Лафкин был никудышный оратор, а выступал после оратора очень искусного. У него совсем не было чувства аудитории, тогда как Роджер умел в любом случае взять норный тон. Но все это нисколько не тревожило Лафкина. Он стоял прямой и сухощавый и столь же мало опасался за свое красноречие, как Уинстон Черчилль, когда бывал в ударе. Сначала он сказал несколько ничего не значащих слов о правительствах вообще и министрах в частности. Он был бы сейчас куда богаче, сообщил он нам, если бы не слушал в свое время разных министров. Но тут же с присущей ему способностью во всем находить повод для самовосхваления прибавил, что деньги для него всегда были на последнем плане. Он просто хотел выполнить свой долг и рад, что Роджер Куэйф его понял.
Заподозрить Лафкина в лицемерии или в хитрости было невозможно. Как истый человек действия, он верил в то, что говорит, и в благородство собственных намерений. В доказательство чего и рассказывал историю своей жизни. Он рассказывал ее всегда в одних и тех же выражениях. Она чем-то неуловимо напоминала «Майн кампф». Состояла она приблизительно из шести эпизодов, и, если только верить в их подлинность, все это произошло с ним, когда ему не исполнилось еще и двадцати. Однажды домашний врач (непонятно чего ради) повез юного Лафкина осматривать какую-то фабрику, работавшую вполсилы. «Я тут же решил, что, когда у меня будут собственные фабрики, они всегда будут загружены полностью. Или их не будет вообще. Точка». Другой анекдот, который мне особенно нравился, повествовал о том, как какой-то неизвестный умник предупреждал уже несколько подросшего Лафкина: «Ничего-то ты, Лафкин, не добьешься, потому что не желаешь помнить, что лучшее – враг хорошему». И с тем же бесстрастным выражением худощавого лица Лафкин прибавил зловеще: «Ну-с, а потом мне пришлось выплачивать этому фрукту пособие по старости». Лафкин неизбежно обрывал свое жизнеописание на той поре, когда ему только-только перевалило за двадцать. Так было и теперь, иными словами, он дошел лишь до того времени, когда большинство присутствующих на обеде едва успело появиться на свет. Но рассказчика это мало трогало. Он вдруг замолчал, сел, самодовольно ухмыляясь, и скрестил руки на груди.
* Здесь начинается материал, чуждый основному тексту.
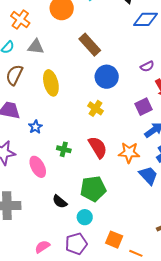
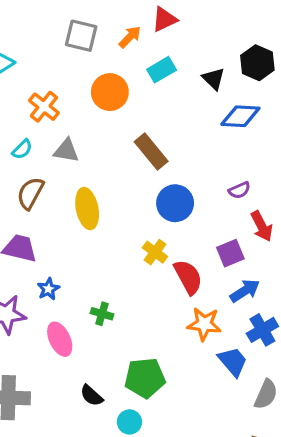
blue star: (35, 127) -> (48, 289), moved
red semicircle: (98, 147) -> (188, 277), moved

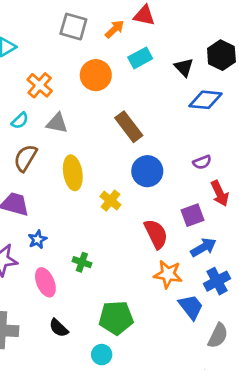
red triangle: (164, 19) -> (144, 15), turned 35
yellow cross: (155, 252) -> (110, 201), moved
black semicircle: (92, 396) -> (59, 328), moved

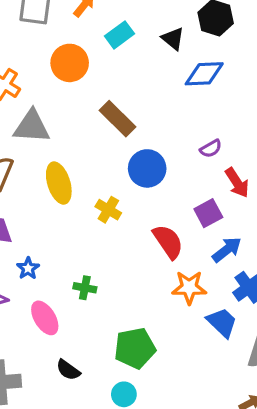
gray triangle: (57, 123) -> (32, 127), size x1.4

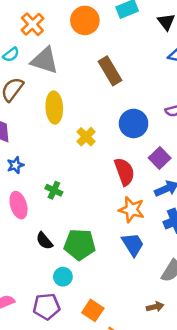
blue circle: (147, 168) -> (134, 123), moved
purple square: (208, 213) -> (160, 158), turned -30
blue trapezoid: (222, 322) -> (133, 244), moved
black semicircle: (68, 370) -> (44, 241), moved

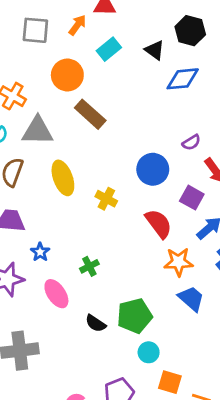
brown rectangle: (110, 71) -> (90, 114), moved
green cross: (54, 190) -> (89, 266), turned -35
cyan circle: (63, 277) -> (149, 352), moved

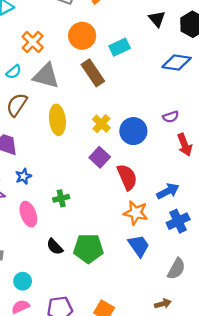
cyan rectangle: (109, 49) -> (120, 47), moved
black triangle: (155, 50) -> (157, 19), moved
purple square: (192, 198) -> (100, 157), moved
yellow cross: (106, 199) -> (101, 124), moved
cyan circle: (149, 352) -> (23, 281), moved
Раздался гром льстивых аплодисментов. Худ так и сиял, он хлопал, подняв руки над головой, словно на концерте знаменитой певицы, где впору рукоплескать стоя. Роджер похлопал Лафкина по плечу. И тем не менее я все больше утверждался в мысли, что оба они оценили друг друга по достоинству. Роджер повидал на своем веку слишком много власть имущих, чтобы нелепое поведение Лафкина могло его оттолкнуть. Было похоже, что они сумеют договориться, а это означало бы, что Роджер добился первого тактического успеха.